もともと古代において伊勢は、皇祖神が祀られていた特別な聖地でした。庶民は恐れ多くて、参拝するような場所ではなっかたそうです。神宮が門戸を広げるようになったのは、平安時代の末期とも言われております。

伊勢信仰が普及したのは、そのころ社寺に属していた「御師」(おし)と呼ばれる案内役が、伊勢神宮の場合、全国に出向いて伊勢信仰の普及に努めたとされています。室町時代には、信仰を同じくする集団である「講」(こう)が、各地の村で結成され、また伊勢講(いせこう)も登場します。伊勢講は伊勢参拝を目的としたもので、旅費を積み立てたり、代表者を選んで参拝したりしていました。

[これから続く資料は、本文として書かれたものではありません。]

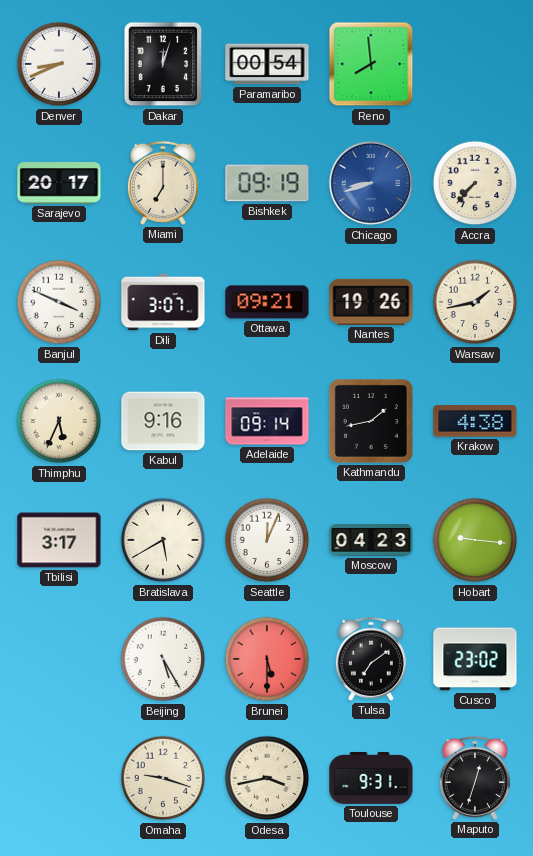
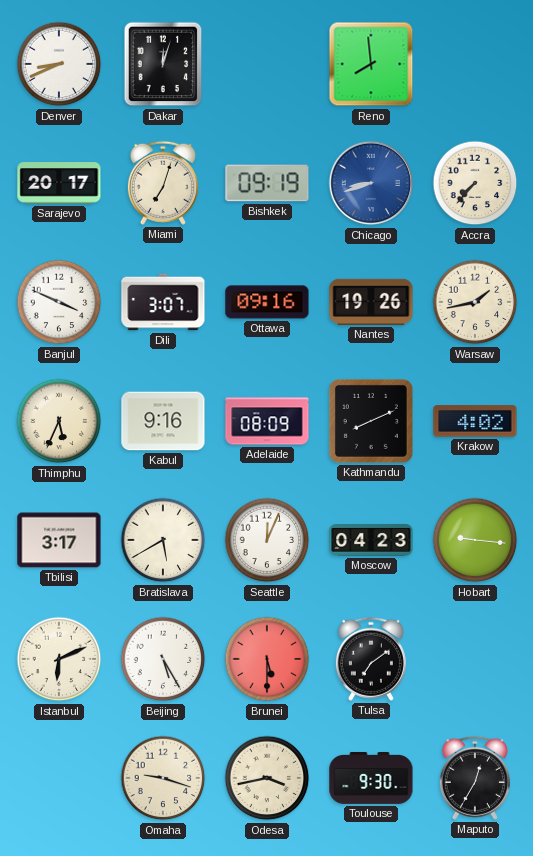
Paramaribo: 00:54 -> none
Miami: 7:00 -> 7:03
Ottawa: 09:21 -> 09:16
Adelaide: 09:14 -> 08:09
Kathmandu: 1:43 -> 8:11
Krakow: 4:38 -> 4:02
Istanbul: none -> 6:11
Cusco: 23:02 -> none
Toulouse: 9:31 -> 9:30
Maputo: 12:33 -> 12:35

伊勢信仰が普及した最大の理由は、伊勢から分霊していった伊勢系の神社(神明神社)が、室町時代に急増していったからです。江戸時代になると、庶民による伊勢参りがブームとなります。特に冬の時期になると伊勢参拝をする人が増えたそうです。これは、農民が農閑期にこぞって伊勢参りをしたからに他なりません。この時代で年間約500万人にものぼる参拝者がいたそうです。

現在においても伊勢信仰は、衰えを見せません。平成25年の統計によれば、一年間の伊勢参拝者の数は、何と1,400万人を超えているとのことです。これらの数字を考えてみても、伊勢神宮が日本人にとって、「心のふるさと」であるように感じます。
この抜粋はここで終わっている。